# MySupports



## Tynumber5 (Jul 31, 2021)

Hey all!

Currently working a remodel and have a question regarding MySupports. I have received a response to multiple questions saying that they have attached a copy of an updated adjacency and/or POG but have never actually seen the attachment. Am I missing something? The only attachments I see on the MySupport are the picture I attached originally. I know it normally takes a few days to update, but if they state that there's an attachment, where would I find it?


----------



## Far from newbie (Aug 1, 2021)

I have found new adjacencies dropped into the list on the PC, not always in the answer - check your regularstore adjacency list.


----------



## Tynumber5 (Aug 1, 2021)

Yeah, I have. It doesn't seem to be updated. Thanks!


----------



## BackupTL (Aug 6, 2021)

I've had to open mySupport on desktop to see it, which sucked because they're trying to discontinue it so the links are gone. The attachment wasn't viewable on myDay or the remodel tablets.

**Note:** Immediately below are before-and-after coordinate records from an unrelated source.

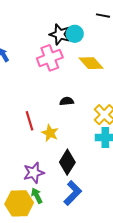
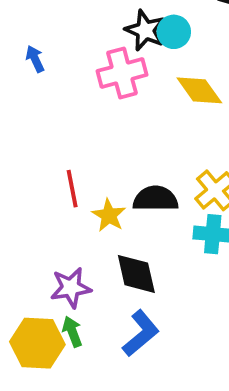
black semicircle: (67, 101) -> (156, 199), moved, size x1.6
black diamond: (67, 162) -> (136, 274), turned -50

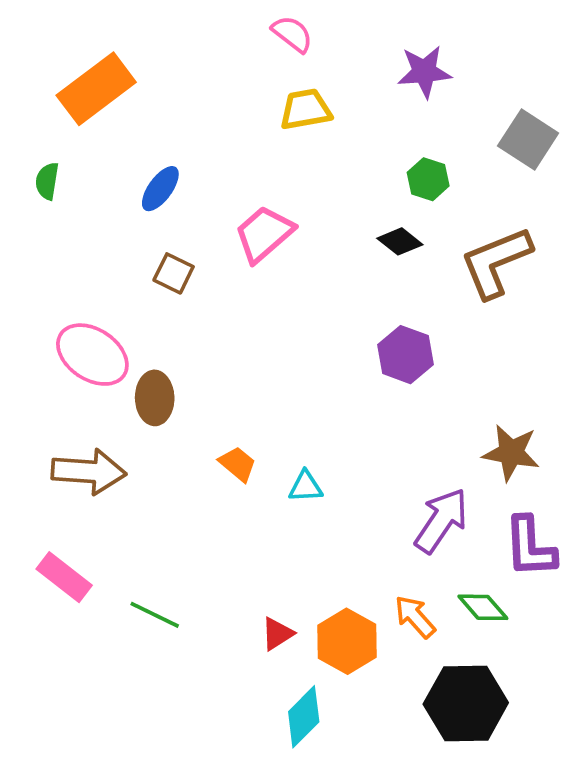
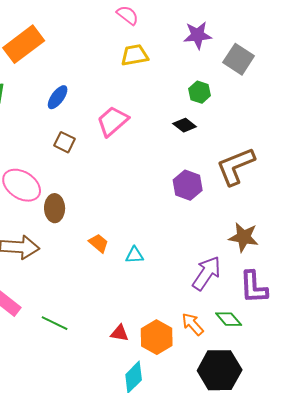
gray square: (528, 140) -> (239, 59), moved
brown L-shape: (496, 262) -> (236, 166), moved
red triangle: (277, 634) -> (120, 333), turned 42

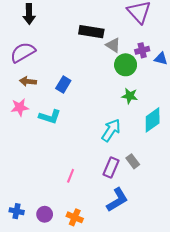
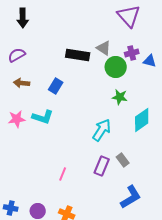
black rectangle: (91, 32) -> (78, 55), moved
purple semicircle: (23, 52) -> (17, 55), size x0.7
pink star: (20, 107) -> (17, 119), moved
blue L-shape: (117, 200) -> (131, 197), moved

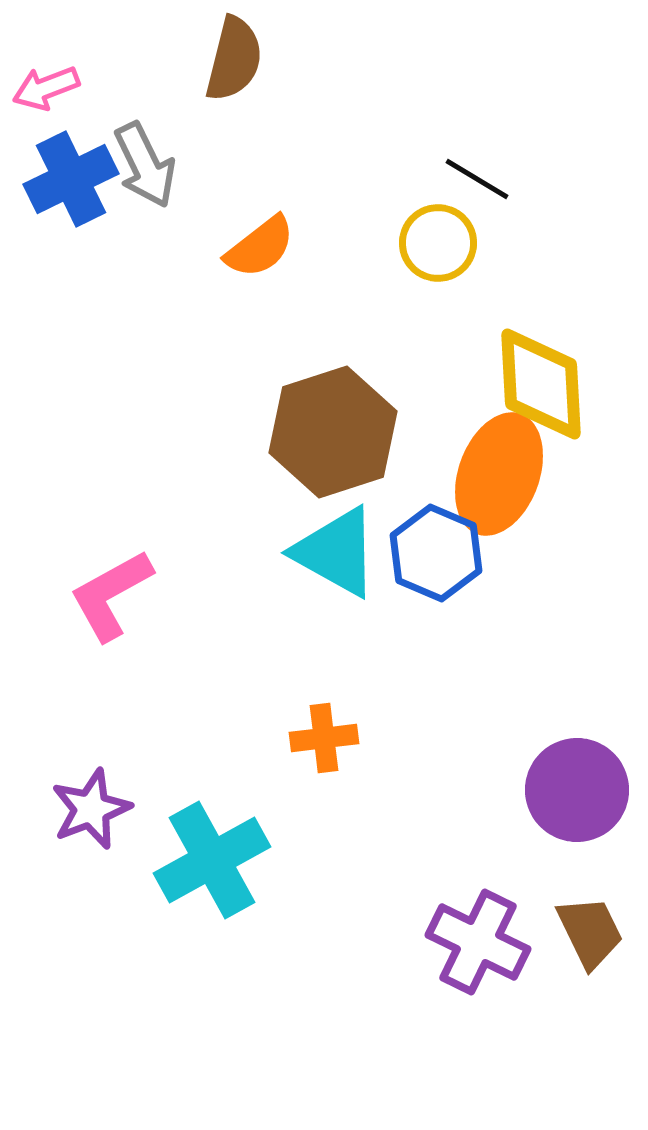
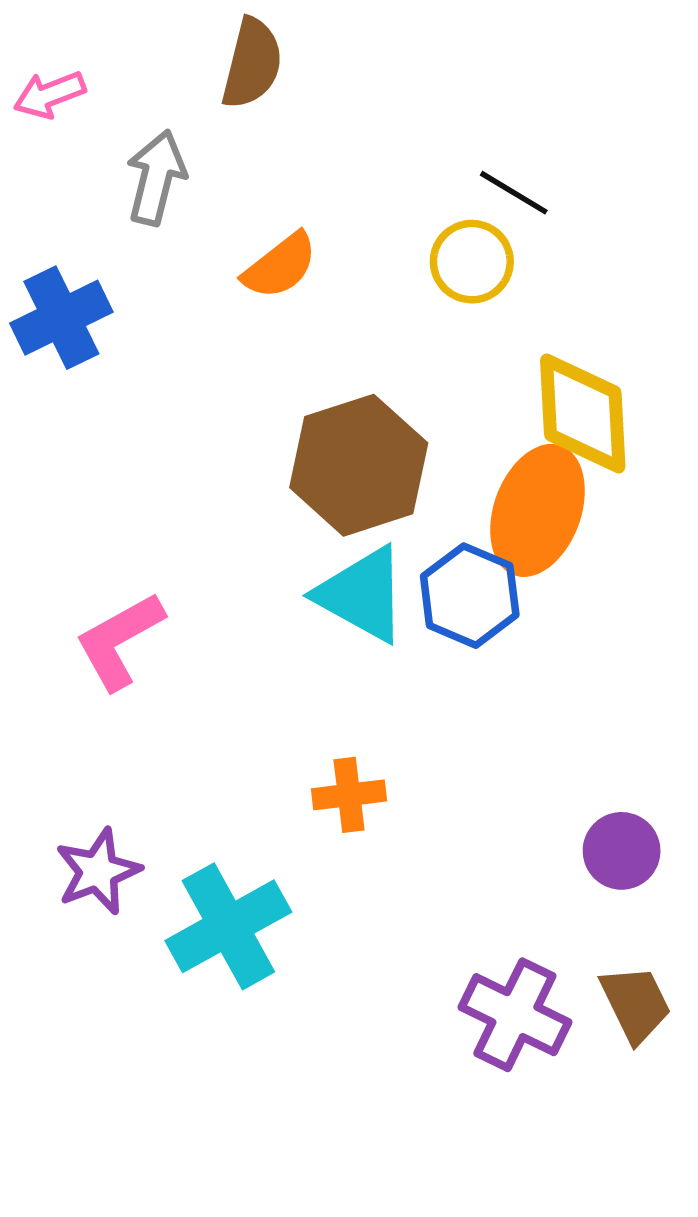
gray arrow: (145, 165) -> (156, 178), turned -140
blue cross: (71, 179) -> (61, 318), moved
purple circle: (577, 790) -> (622, 851), size x0.7

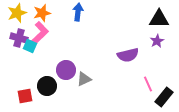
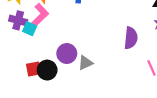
purple semicircle: (128, 55) -> (131, 38), turned -70
red square: (25, 96) -> (34, 69), moved

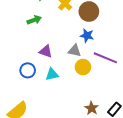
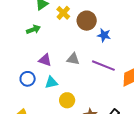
blue star: (87, 36) -> (104, 35), moved
yellow circle: (83, 67) -> (67, 100), moved

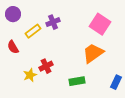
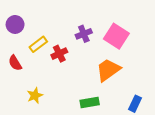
purple cross: (53, 22) -> (84, 34), moved
red cross: (46, 66) -> (59, 54), moved

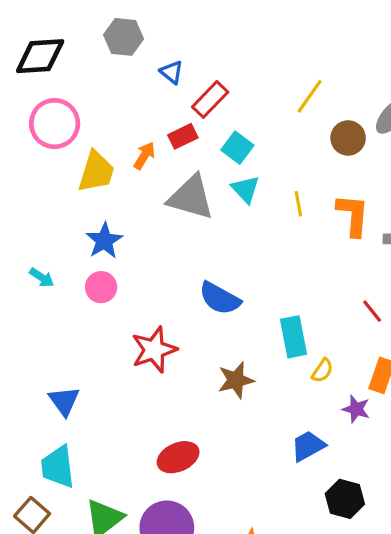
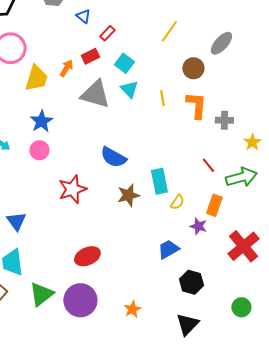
red rectangle: (210, 99) -> (107, 33), size x0.7
brown circle: (348, 138) -> (193, 68), moved
brown star: (236, 380) -> (128, 195), moved

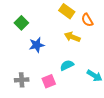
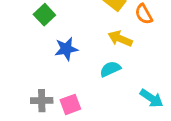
cyan semicircle: (67, 65) -> (110, 69), moved
pink square: (49, 81) -> (70, 104), moved

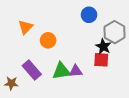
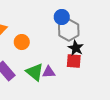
gray hexagon: (115, 32) -> (69, 30), moved
green triangle: (61, 71) -> (35, 72), turned 48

If you're looking on the desktop version and it's not attached to your ticket, I'd reopen and ask them wtf they're talking about.


----------



## Tynumber5 (Aug 7, 2021)

How do you access Mysupport on the desktop? I had thought that was long gone. 

I've had several replies to different Mysupports stating there was an attachment and I have not once seen an attachment.


----------



## Tynumber5 (Aug 19, 2021)

For anyone other than me who was curious: https://target.force.com/mySupport/00O/o 

From there you can see attachments on Mysupports.


----------